"As we have stated in letters and opinions, attached, we continue to have deep concerns about the Prescription Drug Affordability Board’s (PDAB) process and potential for unintended outcomes," wrote Melodie Narain-Blackwell, President & Founder of COGI. "It has been troubling that the PDAB is unresponsive to the concerns of patients and people with disabilities."
The letter in its entirety can be read below:
I am again writing on behalf of the Color of Gastrointestinal Illness (COGI) to comment on the Board’s ongoing cost review activities. COGI represents black, indigenous and other people of color (BIPOC) who are affected by inflammatory bowel disease (IBD), digestive disorders, gastrointestinal cancer and associated chronic illnesses. As we have stated in letters and opinions, attached, we continue to have deep concerns about the Prescription Drug Affordability Board’s (PDAB) process and potential for unintended outcomes.
It has been troubling that the PDAB is unresponsive to the concerns of patients and people with disabilities. To date, we have received no assurances that setting Upper Payment Limits (UPL) will not impact patient access to care, that the affordability review process will not rely on value assessment measures known to discriminate against people with disabilities and serious chronic conditions such as quality-adjusted life years (QALYs) and similar measures, nor that there is a process to handle unintended consequences for patients in a timely and efficient manner. The affordability challenges we face are all too often associated with formulary placement and utilization management that lead patients to experience delays in receiving personalized care. We were very pleased that the NAACP recently passed a resolution as part of its 116th Convention calling on policymakers to reject determinations of care that are based on QALYs, underscoring the implications on health equity that the National Council on Disability and others have been raising consistently for many years.1
COGI recently wrapped up its own 5th annual Equity in GI conference, where patients shared their stories.
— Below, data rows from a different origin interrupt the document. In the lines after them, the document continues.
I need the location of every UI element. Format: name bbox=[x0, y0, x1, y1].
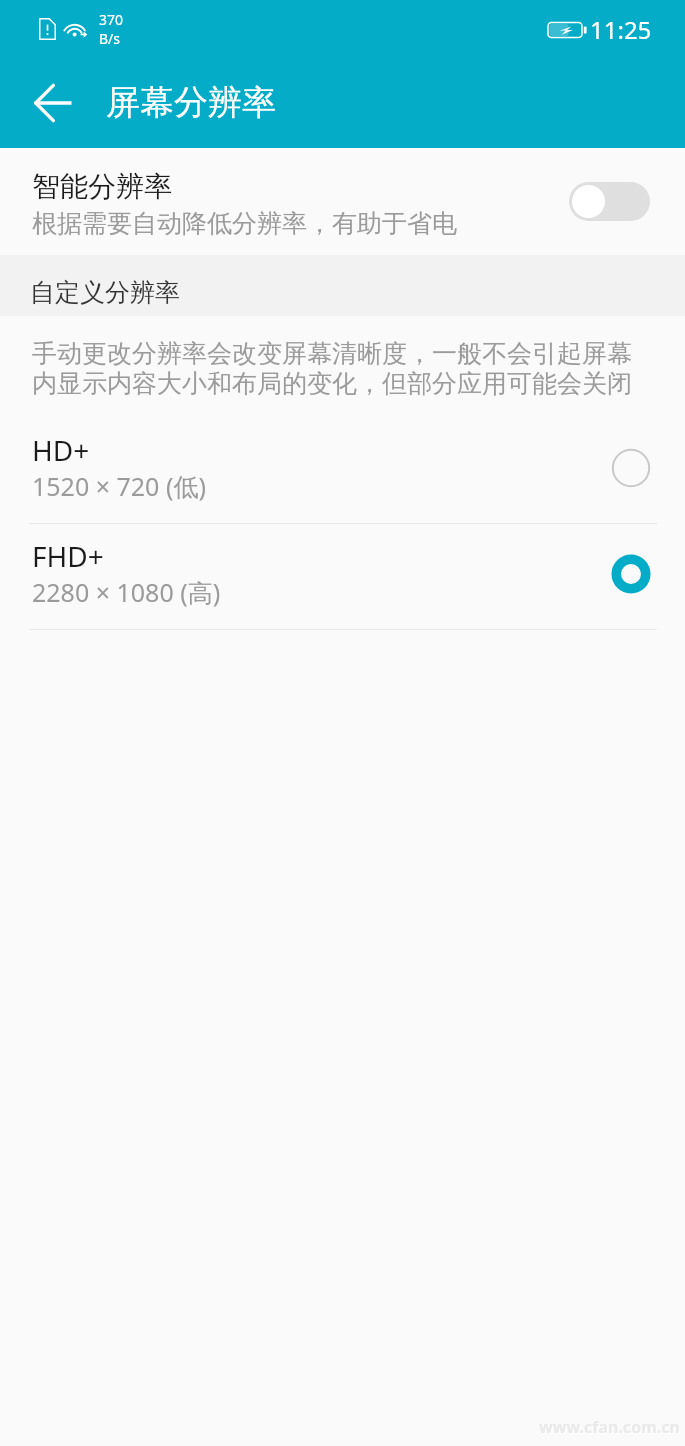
button[interactable]: Select HD+ bbox=[607, 444, 655, 492]
staticText: 1520 × 720 (低) bbox=[32, 469, 206, 503]
staticText: 屏幕分辨率 bbox=[106, 81, 276, 124]
staticText: 370 bbox=[99, 10, 124, 29]
staticText: B/s bbox=[99, 29, 121, 48]
staticText: 智能分辨率 bbox=[32, 169, 172, 204]
button[interactable]: Back bbox=[26, 76, 80, 130]
staticText: 自定义分辨率 bbox=[30, 277, 180, 308]
button[interactable]: HD+ bbox=[0, 418, 685, 523]
button[interactable]: FHD+ selected bbox=[607, 550, 655, 598]
staticText: 11:25 bbox=[590, 13, 652, 46]
staticText: www.cfan.com.cn bbox=[539, 1416, 680, 1438]
staticText: FHD+ bbox=[32, 537, 104, 575]
staticText: 根据需要自动降低分辨率，有助于省电 bbox=[32, 208, 457, 239]
staticText: www.cfan.com.cn bbox=[540, 1417, 681, 1439]
staticText: 手动更改分辨率会改变屏幕清晰度，一般不会引起屏幕内显示内容大小和布局的变化，但部… bbox=[32, 338, 655, 400]
staticText: 2280 × 1080 (高) bbox=[32, 575, 221, 609]
staticText: HD+ bbox=[32, 431, 90, 469]
button[interactable]: FHD+ bbox=[0, 524, 685, 629]
button[interactable]: 智能分辨率 bbox=[0, 148, 685, 255]
button[interactable]: Smart resolution, off bbox=[569, 182, 650, 221]
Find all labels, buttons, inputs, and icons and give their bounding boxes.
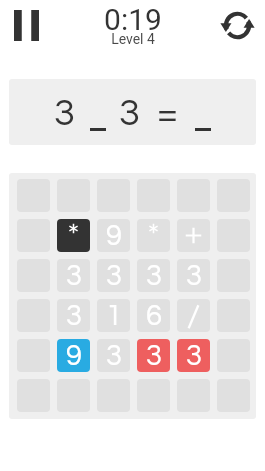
staticText: 3	[66, 301, 82, 331]
button[interactable]: 3	[97, 259, 130, 292]
staticText: 9	[106, 221, 122, 251]
button[interactable]: 3	[57, 259, 90, 292]
button[interactable]: 3	[177, 259, 210, 292]
button[interactable]: 3	[137, 259, 170, 292]
button[interactable]	[57, 219, 90, 252]
button[interactable]: 3	[137, 339, 170, 372]
staticText: 3	[54, 94, 75, 133]
staticText: 1	[106, 301, 122, 331]
staticText: 3	[186, 341, 202, 371]
staticText: 6	[146, 301, 162, 331]
staticText: 0:19	[104, 2, 162, 37]
button[interactable]: 9	[57, 339, 90, 372]
button[interactable]: 6	[137, 299, 170, 332]
button[interactable]	[137, 219, 170, 252]
staticText: 3	[119, 94, 140, 133]
staticText: =	[157, 94, 178, 133]
staticText: 3	[66, 261, 82, 291]
button[interactable]	[177, 219, 210, 252]
staticText: 9	[66, 341, 82, 371]
staticText: 3	[146, 261, 162, 291]
staticText: Level 4	[111, 31, 155, 47]
button[interactable]: 1	[97, 299, 130, 332]
button[interactable]: Pause	[9, 5, 44, 46]
staticText: 3	[106, 261, 122, 291]
button[interactable]: 9	[97, 219, 130, 252]
button[interactable]: 3	[97, 339, 130, 372]
staticText: 3	[186, 261, 202, 291]
button[interactable]	[177, 299, 210, 332]
button[interactable]: 3	[177, 339, 210, 372]
button[interactable]: Restart	[217, 7, 257, 43]
staticText: 3	[146, 341, 162, 371]
button[interactable]: 3	[57, 299, 90, 332]
staticText: 3	[106, 341, 122, 371]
We learned from their stories that what academics may think of as a therapeutic alternative is often not really an alternative for a real-world patient. Patients respond differently to the same medications and often need a particular medication or treatment that uniquely works for them. Forcing patients to take a medication that will fail them before they can access the medication that will optimize their health should not be the goal. If the Board’s process exacerbates how payers prefer certain medications and impose barriers to care, whether by preferring the drug selected for a UPL or a so-called therapeutic alternative, we fear the outcome may be fewer options and higher out-of-pocket costs for patients.
Attached are the prior letters we have shared on this issue, as well as an opinion piece that I drafted for Maryland Matters. I hope that the Board will prioritize avoiding use of discriminatory value assessments and advance policies that assure us as patients of a meaningful and enforceable process for addressing any resulting barriers to care in a timely manner.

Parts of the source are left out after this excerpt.